Which lines of the data contain the string "legend"? Copy every one.

Document layout analysis data:
^^^^^^^^^^^^^^^^

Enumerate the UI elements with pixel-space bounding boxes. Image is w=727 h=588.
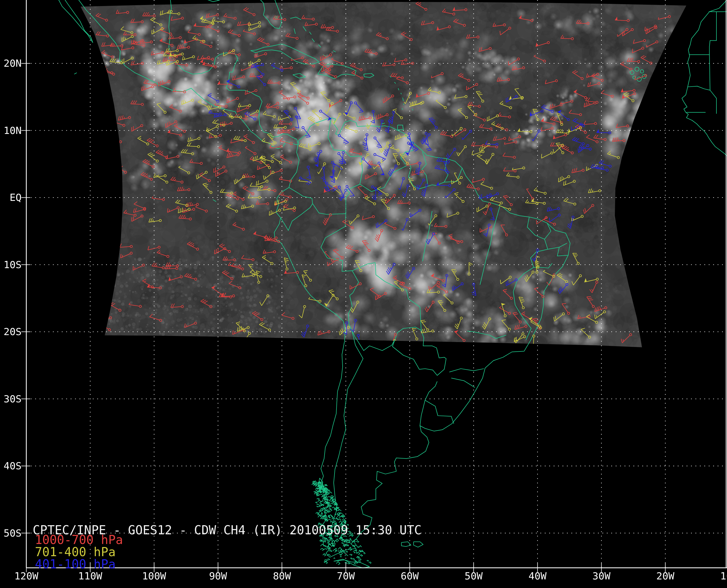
lon-label-20W: 20W [657, 571, 674, 581]
lat-label-10S: 10S [0, 260, 22, 270]
lon-label-70W: 70W [337, 571, 355, 581]
lon-label-110W: 110W [78, 571, 102, 581]
lat-label-20S: 20S [0, 327, 22, 337]
lat-label-40S: 40S [0, 461, 22, 471]
legend-item-high: 401-100 hPa [35, 558, 123, 570]
lat-label-30S: 30S [0, 394, 22, 404]
legend-item-low: 1000-700 hPa [35, 534, 123, 546]
lon-label-30W: 30W [592, 571, 610, 581]
lon-label-40W: 40W [528, 571, 546, 581]
lat-label-30N: 30N [0, 0, 22, 1]
lon-label-80W: 80W [273, 571, 291, 581]
lon-label-60W: 60W [401, 571, 419, 581]
lat-label-EQ: EQ [0, 193, 22, 203]
satellite-map-canvas [0, 0, 727, 588]
satellite-wind-map: 30N20N10NEQ10S20S30S40S50S 120W110W100W9… [0, 0, 727, 588]
lon-label-120W: 120W [14, 571, 39, 581]
lon-label-90W: 90W [209, 571, 227, 581]
lat-label-20N: 20N [0, 58, 22, 68]
lat-label-10N: 10N [0, 126, 22, 135]
pressure-layer-legend: 1000-700 hPa 701-400 hPa 401-100 hPa [35, 534, 123, 570]
lon-label-50W: 50W [465, 571, 483, 581]
legend-item-mid: 701-400 hPa [35, 546, 123, 558]
lat-label-50S: 50S [0, 528, 22, 538]
lon-label-10W: 10W [720, 571, 727, 581]
lon-label-100W: 100W [142, 571, 166, 581]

^^^^^^^^^^^^^^^^

Answer to this exercise:
legend-item-high: 401-100 hPa [35, 558, 123, 570]
legend-item-low: 1000-700 hPa [35, 534, 123, 546]
pressure-layer-legend: 1000-700 hPa 701-400 hPa 401-100 hPa [35, 534, 123, 570]
legend-item-mid: 701-400 hPa [35, 546, 123, 558]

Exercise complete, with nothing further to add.